From BiblePortal Wikipedia

Vine's Expository Dictionary of OT Words [1]

Shâkach ( שָׁכֵחַ , Strong'S #7911), “to forget.” The common word meaning “to forget” appears in all periods of the Hebrew language; this term is also found in Aramaic. It occurs just over 100 times in the Hebrew Bible. Shâkach is found for the first time in the Old Testament in Gen. 27:45, when Rebekah urges Jacob to flee his home until Esau “forget that which thou hast done to him.”

As the people worshiped strange gods, Jeremiah reminded Judah that “all thy lovers have forgotten thee; they seek thee not” (Jer. 30:14). But God does not “forget” His people: “Can a woman forget her suckling child, that she should not have compassion on the son of her womb? yea, they may forget, yet will I not forget thee” (Isa. 49:15). In spite of this, when destruction came, Judah complained: “Wherefore dost thou forget us for ever …?” (Lam. 5:20). Israel would often “forget” God’s law (Hos. 4:6) and God’s name (Jer. 23:27).

King James Dictionary [2]

FORGET', pret. forgot. forgat, obs.

1. To lose the remembrance of to let go from the memory.

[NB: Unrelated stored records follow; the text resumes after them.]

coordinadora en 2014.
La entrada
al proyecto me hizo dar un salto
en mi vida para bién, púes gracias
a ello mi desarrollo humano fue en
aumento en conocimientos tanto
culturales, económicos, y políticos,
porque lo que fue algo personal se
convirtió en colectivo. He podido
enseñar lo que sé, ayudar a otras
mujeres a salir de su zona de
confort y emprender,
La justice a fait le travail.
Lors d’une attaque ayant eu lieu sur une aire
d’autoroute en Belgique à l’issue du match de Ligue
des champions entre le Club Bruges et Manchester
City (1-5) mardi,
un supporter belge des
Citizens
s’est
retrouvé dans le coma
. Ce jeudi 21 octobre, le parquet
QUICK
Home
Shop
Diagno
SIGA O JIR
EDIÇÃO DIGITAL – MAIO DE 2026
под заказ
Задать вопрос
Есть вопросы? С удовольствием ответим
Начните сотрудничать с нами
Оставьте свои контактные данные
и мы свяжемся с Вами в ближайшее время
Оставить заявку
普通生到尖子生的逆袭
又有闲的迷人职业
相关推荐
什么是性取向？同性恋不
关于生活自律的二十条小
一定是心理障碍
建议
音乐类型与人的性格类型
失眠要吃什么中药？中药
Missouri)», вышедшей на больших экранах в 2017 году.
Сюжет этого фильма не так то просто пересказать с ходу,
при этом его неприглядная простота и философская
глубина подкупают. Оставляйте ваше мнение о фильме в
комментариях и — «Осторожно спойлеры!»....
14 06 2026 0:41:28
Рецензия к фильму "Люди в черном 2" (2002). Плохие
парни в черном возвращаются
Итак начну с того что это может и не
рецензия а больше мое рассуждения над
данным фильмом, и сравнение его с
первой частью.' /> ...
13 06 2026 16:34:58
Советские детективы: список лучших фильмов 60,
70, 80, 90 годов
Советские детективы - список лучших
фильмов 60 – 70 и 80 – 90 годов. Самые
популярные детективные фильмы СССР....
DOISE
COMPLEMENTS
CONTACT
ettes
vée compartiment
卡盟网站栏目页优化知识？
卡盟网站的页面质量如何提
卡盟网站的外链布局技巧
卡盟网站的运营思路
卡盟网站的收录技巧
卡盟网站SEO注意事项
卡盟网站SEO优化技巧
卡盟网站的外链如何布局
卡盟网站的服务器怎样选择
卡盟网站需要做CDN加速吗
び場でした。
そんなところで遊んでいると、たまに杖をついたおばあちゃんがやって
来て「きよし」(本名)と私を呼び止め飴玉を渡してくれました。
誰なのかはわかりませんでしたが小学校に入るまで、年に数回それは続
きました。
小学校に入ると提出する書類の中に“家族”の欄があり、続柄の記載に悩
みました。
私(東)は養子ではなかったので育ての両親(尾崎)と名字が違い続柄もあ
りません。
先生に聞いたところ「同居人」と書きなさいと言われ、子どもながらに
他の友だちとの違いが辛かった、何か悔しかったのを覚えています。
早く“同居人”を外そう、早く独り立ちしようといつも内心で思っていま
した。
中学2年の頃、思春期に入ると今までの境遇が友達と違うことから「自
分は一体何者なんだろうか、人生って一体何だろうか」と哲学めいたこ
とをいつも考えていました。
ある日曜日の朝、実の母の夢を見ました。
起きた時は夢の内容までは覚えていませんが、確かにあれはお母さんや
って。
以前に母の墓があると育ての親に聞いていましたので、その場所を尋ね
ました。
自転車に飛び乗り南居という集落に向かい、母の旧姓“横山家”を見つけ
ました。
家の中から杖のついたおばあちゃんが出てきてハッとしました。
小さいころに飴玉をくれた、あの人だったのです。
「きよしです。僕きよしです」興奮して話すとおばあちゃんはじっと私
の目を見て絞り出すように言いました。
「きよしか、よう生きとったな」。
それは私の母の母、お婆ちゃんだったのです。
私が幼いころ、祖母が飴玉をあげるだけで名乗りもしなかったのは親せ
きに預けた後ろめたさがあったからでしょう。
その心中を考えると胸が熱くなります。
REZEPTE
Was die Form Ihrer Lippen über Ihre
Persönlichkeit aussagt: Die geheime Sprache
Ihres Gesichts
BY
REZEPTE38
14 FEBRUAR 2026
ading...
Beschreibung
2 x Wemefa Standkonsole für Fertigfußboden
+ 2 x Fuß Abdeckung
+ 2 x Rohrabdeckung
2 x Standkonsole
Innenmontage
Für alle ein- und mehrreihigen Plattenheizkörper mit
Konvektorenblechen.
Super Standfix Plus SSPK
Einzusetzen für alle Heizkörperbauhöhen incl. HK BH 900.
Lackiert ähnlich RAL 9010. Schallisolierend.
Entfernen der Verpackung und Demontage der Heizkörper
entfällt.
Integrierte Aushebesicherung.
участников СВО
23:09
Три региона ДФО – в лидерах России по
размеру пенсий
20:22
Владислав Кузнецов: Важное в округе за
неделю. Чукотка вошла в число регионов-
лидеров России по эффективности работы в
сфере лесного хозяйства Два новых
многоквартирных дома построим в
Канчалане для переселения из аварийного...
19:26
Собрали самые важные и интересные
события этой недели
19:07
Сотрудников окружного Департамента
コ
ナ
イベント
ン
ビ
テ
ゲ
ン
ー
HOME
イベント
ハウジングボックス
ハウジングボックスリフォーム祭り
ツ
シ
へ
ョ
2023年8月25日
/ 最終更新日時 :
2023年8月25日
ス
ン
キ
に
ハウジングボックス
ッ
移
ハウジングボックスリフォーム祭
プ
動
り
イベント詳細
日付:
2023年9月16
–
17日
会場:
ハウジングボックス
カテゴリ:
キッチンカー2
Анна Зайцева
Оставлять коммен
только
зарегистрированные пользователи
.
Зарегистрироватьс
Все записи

Bless the Lord, O my soul, and forget not all his benefits.  Psalms 103 .

2. To slight to neglect.

Can a woman forget her sucking child? Yea, they may forget, yet will I not forget thee.  Isaiah 49 .

Webster's Dictionary [3]

(1): ( v. t.) To lose the remembrance of; to let go from the memory; to cease to have in mind; not to think of; also, to lose the power of; to cease from doing.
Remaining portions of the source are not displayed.